Sharq Passage Hotel is a hospitality repositioning case study for an existing mid-scale urban hotel in Kuwait City. Rather than proposing a full rebuild, the concept focuses on the spaces that most directly affect perception, revenue, and dwell time: the arrival sequence, the lobby, the F&B offer, and the spa.
Strategic Premise
The project is intentionally different from the current UNIO portfolio. It is not a coastal retreat, not a waterfront residential concept, not a tower, and not a heritage adaptation. It is a commercially driven urban refurbishment model designed for a hot-climate business district where the operator remains open during works.
Location + Climate
The concept is positioned in Kuwait City’s Sharq district, along the Al-Shuhada Street commercial corridor near the Al Hamra cluster. This urban context supports a business-hospitality model, while Kuwait’s extreme desert climate makes shaded arrival, dust buffering, glare reduction, and controlled thermal transitions essential to the repositioning strategy.
Repositioning Logic
The upgrade is built around three value drivers. First, the arrival and lobby are restructured to reset the hotel’s perceived quality from the moment of entry. Second, the dining offer is reorganized so that F&B becomes both a guest amenity and a local urban draw. Third, the spa is upgraded into a credible premium layer rather than a secondary afterthought.
Operational Phasing
Because the operator remains open, phasing is central to the concept. Phase 1 upgrades the arrival and lobby while temporary check-in routes maintain continuity.

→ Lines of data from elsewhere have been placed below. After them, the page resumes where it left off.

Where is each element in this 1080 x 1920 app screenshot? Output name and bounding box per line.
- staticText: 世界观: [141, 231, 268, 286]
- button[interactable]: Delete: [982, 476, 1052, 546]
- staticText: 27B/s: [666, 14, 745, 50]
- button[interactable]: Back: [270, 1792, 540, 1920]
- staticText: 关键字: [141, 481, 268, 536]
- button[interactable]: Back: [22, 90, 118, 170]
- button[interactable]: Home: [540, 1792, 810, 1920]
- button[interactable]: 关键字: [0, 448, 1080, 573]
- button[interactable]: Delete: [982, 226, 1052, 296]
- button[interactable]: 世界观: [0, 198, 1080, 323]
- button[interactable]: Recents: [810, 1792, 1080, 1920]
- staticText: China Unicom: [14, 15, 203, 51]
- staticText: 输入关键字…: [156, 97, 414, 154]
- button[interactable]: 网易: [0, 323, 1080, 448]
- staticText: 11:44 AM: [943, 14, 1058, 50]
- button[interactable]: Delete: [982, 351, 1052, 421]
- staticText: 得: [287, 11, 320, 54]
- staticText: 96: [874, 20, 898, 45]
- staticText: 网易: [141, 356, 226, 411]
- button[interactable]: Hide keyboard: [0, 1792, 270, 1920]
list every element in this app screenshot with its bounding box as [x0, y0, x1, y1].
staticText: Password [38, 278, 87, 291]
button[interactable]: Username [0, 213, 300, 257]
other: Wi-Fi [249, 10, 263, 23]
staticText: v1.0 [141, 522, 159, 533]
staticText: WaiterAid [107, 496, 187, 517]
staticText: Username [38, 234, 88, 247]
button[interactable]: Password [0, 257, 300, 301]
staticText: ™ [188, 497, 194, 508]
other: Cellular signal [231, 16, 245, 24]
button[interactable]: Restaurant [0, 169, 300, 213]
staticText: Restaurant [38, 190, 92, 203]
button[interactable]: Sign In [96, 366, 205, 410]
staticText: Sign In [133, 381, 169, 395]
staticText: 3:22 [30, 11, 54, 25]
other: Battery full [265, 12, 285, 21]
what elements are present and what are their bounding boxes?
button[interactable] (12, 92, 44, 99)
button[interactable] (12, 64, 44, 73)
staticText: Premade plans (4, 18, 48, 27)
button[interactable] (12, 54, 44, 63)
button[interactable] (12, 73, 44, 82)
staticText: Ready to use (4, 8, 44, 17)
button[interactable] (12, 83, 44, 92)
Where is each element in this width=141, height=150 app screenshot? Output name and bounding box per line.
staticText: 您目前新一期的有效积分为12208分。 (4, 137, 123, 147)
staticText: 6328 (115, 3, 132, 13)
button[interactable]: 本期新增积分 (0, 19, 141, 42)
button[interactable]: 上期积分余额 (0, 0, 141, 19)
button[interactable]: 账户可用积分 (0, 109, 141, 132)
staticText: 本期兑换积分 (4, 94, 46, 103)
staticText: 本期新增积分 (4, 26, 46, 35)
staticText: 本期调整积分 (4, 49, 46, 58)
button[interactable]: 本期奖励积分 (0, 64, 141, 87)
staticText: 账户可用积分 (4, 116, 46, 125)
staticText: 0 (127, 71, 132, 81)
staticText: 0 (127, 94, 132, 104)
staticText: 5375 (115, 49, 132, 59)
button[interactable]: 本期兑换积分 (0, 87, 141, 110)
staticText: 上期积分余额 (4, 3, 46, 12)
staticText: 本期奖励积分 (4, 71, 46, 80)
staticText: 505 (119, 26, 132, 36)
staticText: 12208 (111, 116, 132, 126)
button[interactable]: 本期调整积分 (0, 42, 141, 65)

Phase 2 focuses on F&B so that one offer can remain active while another is improved. Phase 3 isolates spa and wellness works to minimize wet-area disruption to the broader guest experience.
Architecture + Interiors
The design language is urban, precise, and materially disciplined: pale stone, darker threshold bands, refined timber joinery, restrained bronze accents, improved acoustics, and more layered lighting. The goal is not image inflation, but a more premium and commercially resilient hospitality atmosphere.
Constraints + Capex
The case study is structured to be realistic. Existing structure, ceiling limitations, shaft positions, wet-zone constraints, fire egress, and service continuity are treated as active design inputs. Capital spending is separated into essential, revenue-driving, and premium-upside buckets to support phased decision-making.